Watching from the outside now, the FTTP strategy has been an interesting one. Anyway, let’s see what the future holds for these guys.
That should have said *worked not work
Seems odd that the results say ARPU increased due to the “return of live sports seeing customers turn their sports boosts back on”. They stopped selling sports boosts a few months ago and directed customers to Now TV.
I agree their main asset is their customer base. Have personally directed family members to some very good low-cost deals with TalkTalk but the way they have under-trained telephone staff, introduced the obfuscated £4 TV access free and generally handled the TV service wind-down does leave me thinking reduced customer care is the quid pro quo for low prices.
As a customer you can get great deal but have to have your wits about you.
Does this spell potential splitting up of assets? ewlling customer base, selling backhual/network?
I doubt there will be any change to the short or med term strategy following the sale.
TalkTalk have already sold off the vast majority of their DSLAMs and BRAS’ from the ADSL days.
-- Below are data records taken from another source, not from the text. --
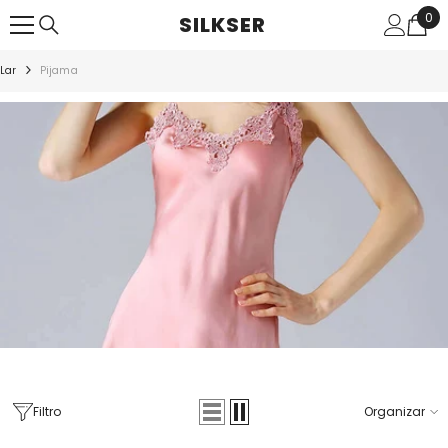
PULAR PARA O CONTEÚDO
0
0
SILKSER
ite
Lar
Pijama
Filtro
Organizar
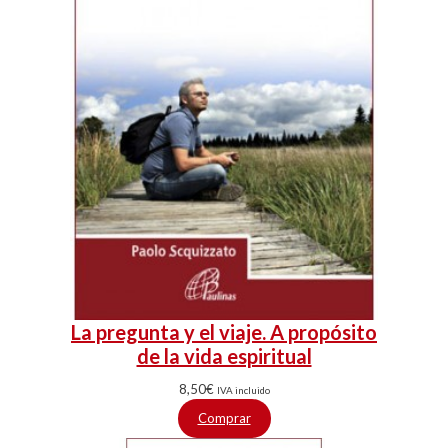
La pregunta y el viaje. A propósito
de la vida espiritual
8,50
€
IVA incluido
Comprar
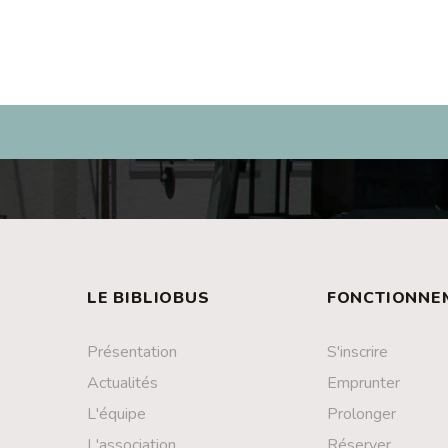
LE BIBLIOBUS
FONCTIONNE
Présentation
S'inscrire
Actualités
Emprunter
L'équipe
Prolonger
L'association
Réserver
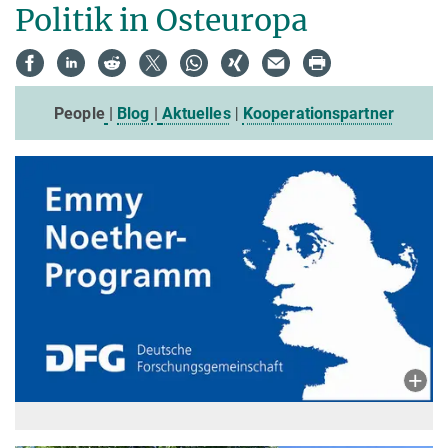
Politik in Osteuropa
People
|
Blog
|
Aktuelles
|
Kooperationspartner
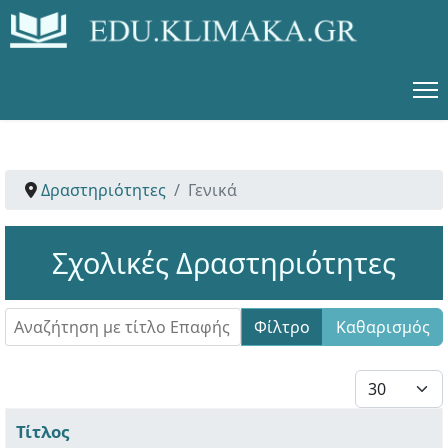
Δραστηριότητες
Γενικά
Σχολικές Δραστηριότητες
Αναζήτηση με τίτλο Επαφής
Φίλτρο
Καθαρισμός
Εμφάνιση #
Τίτλος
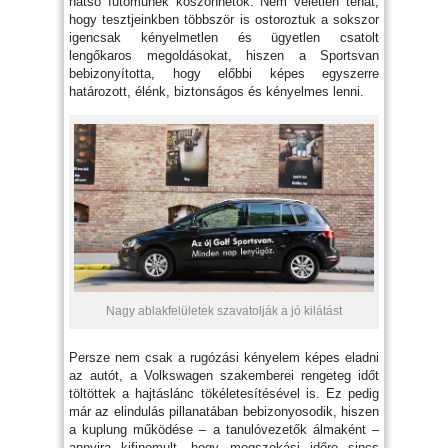
hátsó futóműnek köszönhetők. Nem véletlen tehát,
hogy tesztjeinkben többször is ostoroztuk a sokszor
igencsak kényelmetlen és ügyetlen csatolt
lengőkaros megoldásokat, hiszen a Sportsvan
bebizonyította, hogy előbbi képes egyszerre
határozott, élénk, biztonságos és kényelmes lenni.
Nagy ablakfelületek szavatolják a jó kilátást
Persze nem csak a rugózási kényelem képes eladni
az autót, a Volkswagen szakemberei rengeteg időt
töltöttek a hajtáslánc tökéletesítésével is. Ez pedig
már az elindulás pillanatában bebizonyosodik, hiszen
a kuplung működése – a tanulóvezetők álmaként –
annyira kifinomult, hogy megszokási időre sincs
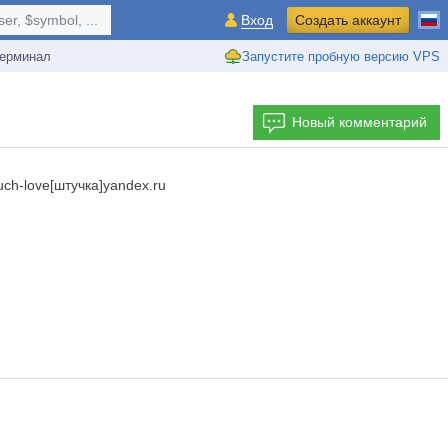
r, $symbol, ...
Вход
Создать аккаунт
ерминал
Запустите пробную версию VPS
Новый комментарий
ch-love[штучка]yandex.ru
With the migration of (the old Tiscali multicast) TV off-net and now provided by NOW TV, there is no need for any in-exchange equipment.
TalkTalk’s status page (https://managed.mytalktalkbusiness.co.uk/network-status/) over the last year+ has shown the cease of third-party exchange backhaul and migration to BT instead.
When complete, TalkTalk’s traffic will be ran over BT’s network to a handful of regional handoff points around the UK (eg London, Birmingham, Manchester, Newcastle, Edinburgh etc) before making its way over leased fibre waves to its destination (mostly London Telehouse campus).